# muddpuppies



## l2ob (May 22, 2004)

are they good fish to have? what do they eat?


----------



## Freddie Mercury (Jan 14, 2004)

Mudpuppies aren't fish.............


----------



## MistaFishPimp05 (Jul 28, 2004)

i wish i could get my hands on em.. they made em illegal in Cali a few years ago...we used 2 use em as bait for large mouths


----------



## Polypterus (May 4, 2003)

MistaFishPimp05 said:


> i wish i could get my hands on em.. they made em illegal in Cali a few years ago...we used 2 use em as bait for large mouths


 Interesting Mudpuppies are illegal in Cali and Largemouth bass are stocked,
Truly shows How fucked Cali fish and game truly is.
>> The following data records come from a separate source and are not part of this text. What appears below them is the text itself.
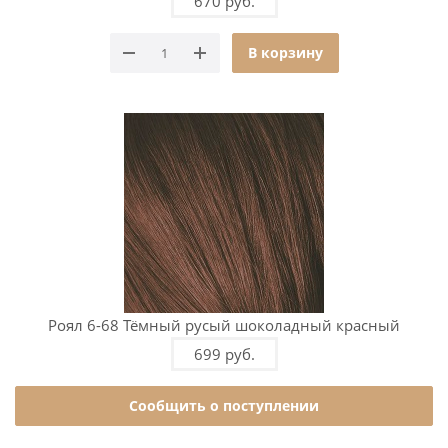
670 руб.
В корзину
Роял 6-68 Тёмный русый шоколадный красный
699 руб.
Сообщить о поступлении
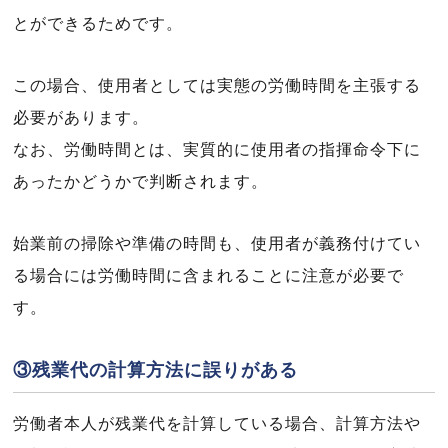
とができるためです。
この場合、使用者としては実態の労働時間を主張する
必要があります。
なお、労働時間とは、実質的に使用者の指揮命令下に
あったかどうかで判断されます。
始業前の掃除や準備の時間も、使用者が義務付けてい
る場合には労働時間に含まれることに注意が必要で
す。
③残業代の計算方法に誤りがある
労働者本人が残業代を計算している場合、計算方法や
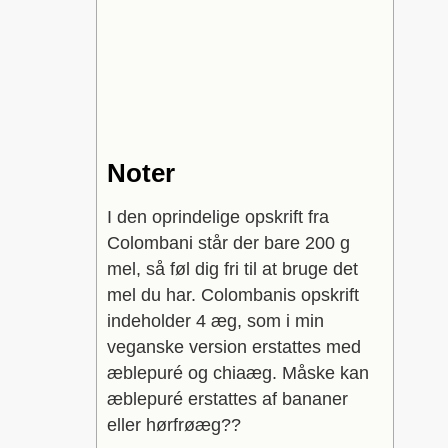
Noter
I den oprindelige opskrift fra
Colombani står der bare 200 g
mel, så føl dig fri til at bruge det
mel du har.
Colombanis opskrift
indeholder 4 æg, som i min
veganske version erstattes med
æblepuré og chiaæg. Måske kan
æblepuré erstattes af bananer
eller hørfrøæg??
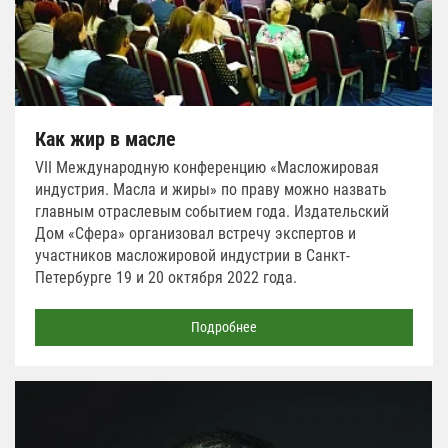
Как жир в масле
VII Международную конференцию «Масложировая
индустрия. Масла и жиры» по праву можно назвать
главным отраслевым событием года. Издательский
Дом «Сфера» организовал встречу экспертов и
участников масложировой индустрии в Санкт-
Петербурге 19 и 20 октября 2022 года.
Подробнее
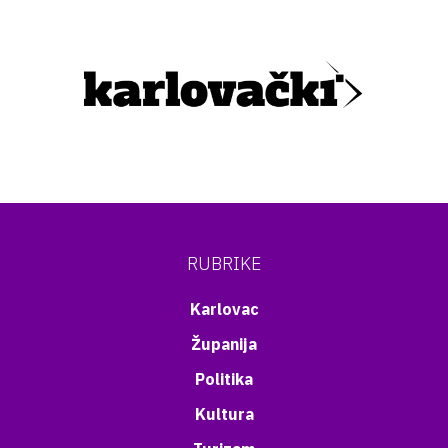
RUBRIKE
Karlovac
Županija
Politika
Kultura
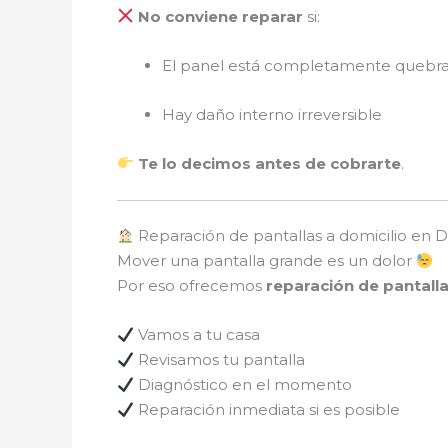
No conviene reparar
si:
El panel está completamente quebr
Hay daño interno irreversible
Te lo decimos antes de cobrarte
.
Reparación de pantallas a domicilio en 
Mover una pantalla grande es un dolor
Por eso ofrecemos
reparación de pantalla
Vamos a tu casa
Revisamos tu pantalla
Diagnóstico en el momento
Reparación inmediata si es posible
Mudpuppies are quite cool amphibians, Not difficult to keep,
they eat regular Pred fish type foods. Worms, frozen foods, pellets
Keep their water clean and give them room they do great.

Best kept alone in an un-heated tank, they do not compeate well with fish and
definitly like it cool. They will not do well in a heated tank.


----------



## Lahot (May 20, 2003)

anyone have a link to a site with a picture of these?

are these what I see called mudskippers perhaps?


----------



## MistaFishPimp05 (Jul 28, 2004)

actually we don't stock large mouth over here but it's fuk'd up nunthaless


----------



## Polypterus (May 4, 2003)

Lahot said:


> anyone have a link to a site with a picture of these?
> 
> are these what I see called mudskippers perhaps?











Mudpuppy are amphibians something like salamanders.

Mudskipper are fish related to gobys


----------



## Lahot (May 20, 2003)

thank you Poly!


----------



## acestro (Jul 7, 2003)

> Interesting Mudpuppies are illegal in Cali and Largemouth bass are stocked,
> Truly shows How fucked Cali fish and game truly is.


But they were stocked there at one time. As pbass were stocked in Florida. All about the Benjamins...

Sometimes salamanders sold as mudpuppies are larval salamanders and sometimes they are permanently aquatic (depends on species). This is definitely relevant if you have any long term plans.


----------